I have a series of coordinates for fish caught from a boat at different datetimes and different trips. How do I determine whether the coordinates of a fish are likely to be incorrect (e.g. due to transcription error) based on time since last fish caught within that same trip and an assumed boat speed (say 10km/hour).
Here is a simple example dataset with 2 trips and two fish per trip.
library(sf)
library(ggplot2)
library(dplyr)
library(lubridate)
datetime <- ymd_hms('2017-05-13 14:00:00', tz = "Etc/GMT+8")

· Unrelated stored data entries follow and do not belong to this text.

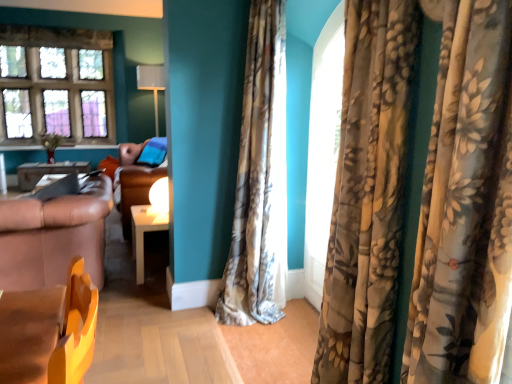 Question: Looking at the image, does floral fabric curtain at right seem bigger or smaller compared to white glossy lampshade at upper center?

Choices:
 (A) small
 (B) big

Answer: (A)

Question: Is point (312, 291) closer or farther from the camera than point (158, 135)?

Choices:
 (A) closer
 (B) farther

Answer: (A)

Question: Based on their relative distances, which object is nearer to the stained glass window at upper left?

Choices:
 (A) brown leather couch at left
 (B) floral fabric curtain at right
 (C) white glossy table at center, which is counted as the second table, starting from the back
 (D) floral silk curtain at center, the 1th curtain positioned from the left
 (E) metallic silver table at left, the second table ordered from the bottom

Answer: (E)

Question: Which of these objects is positioned farthest from the brown leather couch at left?

Choices:
 (A) floral fabric curtain at right
 (B) white glossy table at center, marked as the 2th table in a left-to-right arrangement
 (C) brown leather couch at center
 (D) floral velvet curtains at right, placed as the second curtain when sorted from back to front
 (E) white glossy lampshade at upper center

Answer: (E) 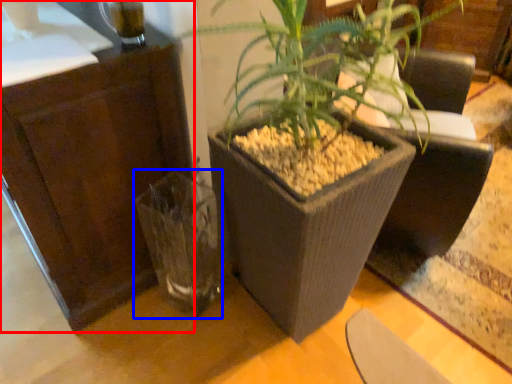 Question: Which object appears closest to the camera in this image, dresser (highlighted by a red box) or vase (highlighted by a blue box)?

Choices:
 (A) dresser
 (B) vase

Answer: (A) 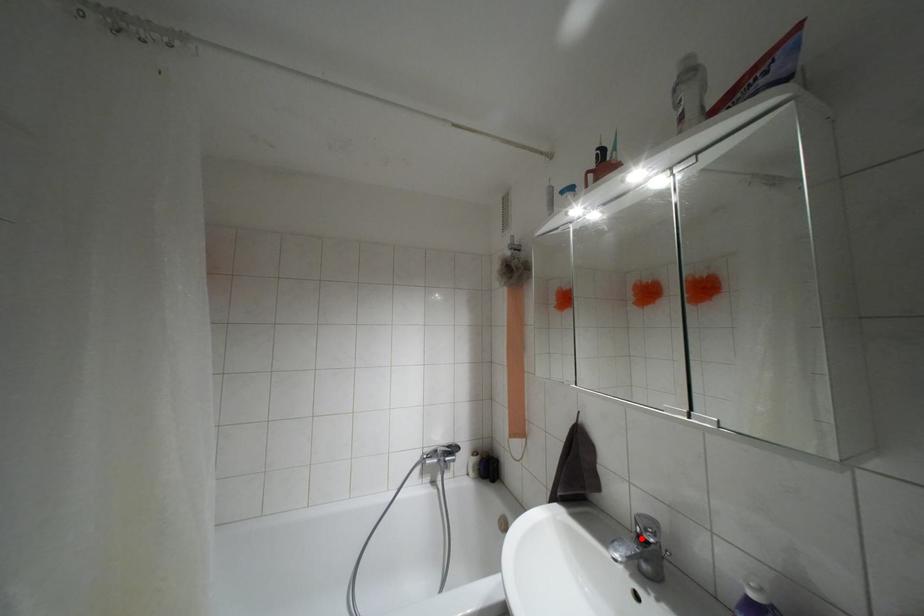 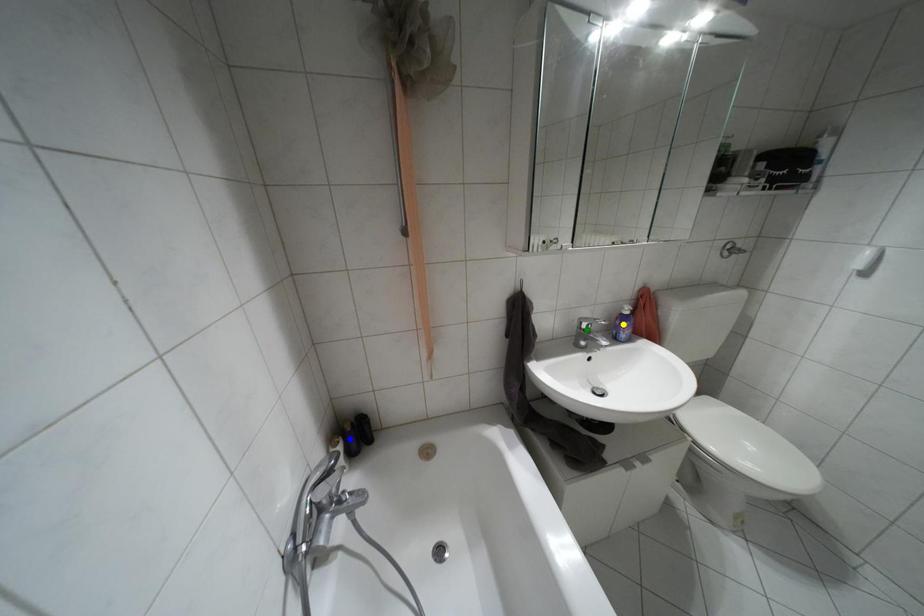 Question: I am providing you with two images of the same scene from different viewpoints. A red point is marked on the first image. You are given multiple points on the second image. Which mark in image 2 goes with the point in image 1?

Choices:
 (A) yellow point
 (B) green point
 (C) blue point

Answer: (B) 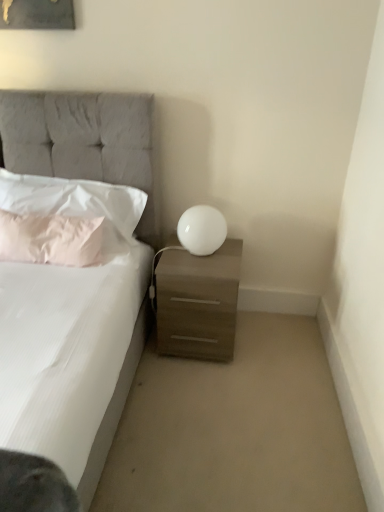 Where is `free space in front of white glossy sphere at right`? Image resolution: width=384 pixels, height=512 pixels. free space in front of white glossy sphere at right is located at coordinates (200, 269). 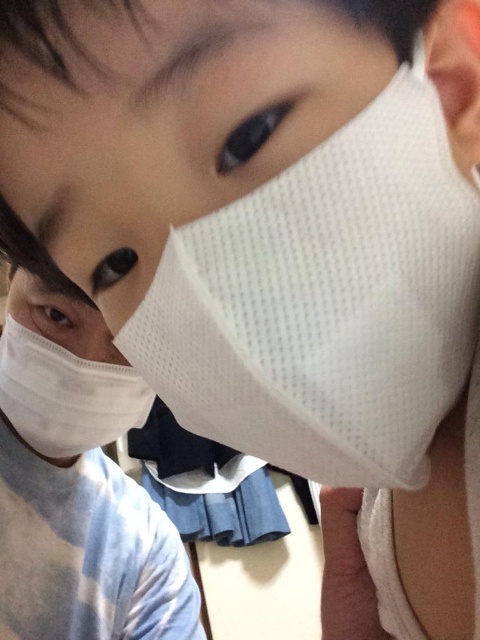 Question: Can you confirm if white mesh mask at left is positioned to the right of white mesh nose at center?

Choices:
 (A) yes
 (B) no

Answer: (B)

Question: Is white mesh mask at center to the left of white mesh mask at left from the viewer's perspective?

Choices:
 (A) no
 (B) yes

Answer: (A)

df <- data_frame(DateTimeCapture = c(datetime, datetime + minutes(35), datetime + days(2),
datetime + days(2) + minutes(20)),
Trip = c('1', '1', '2', '2'),
Order = c(1, 2, 1, 2),
X = c(648635, 648700, 647778, 658889),
Y = c(5853151, 5853200, 5854292, 5870000))
# if you prefer to work in sf
df_sf <- st_as_sf(df, coords = c('X', 'Y'), crs = 32610)
# quick plot
ggplot() +
geom_point(data = df, aes(x = X, y = Y, color = Trip))
The distance between the two fish in the second trip is 19km:
st_distance(df_sf[3:4, ])
Units: m
[,1] [,2]
[1,] 0.00 19240.47
[2,] 19240.47 0.00
It is unlikely that a boat could travel 19km in 20 minutes. Thus this should be flagged as a possible error.
My preference is for solutions using sf, but may also accept solutions using sp. It has to be r-based solution.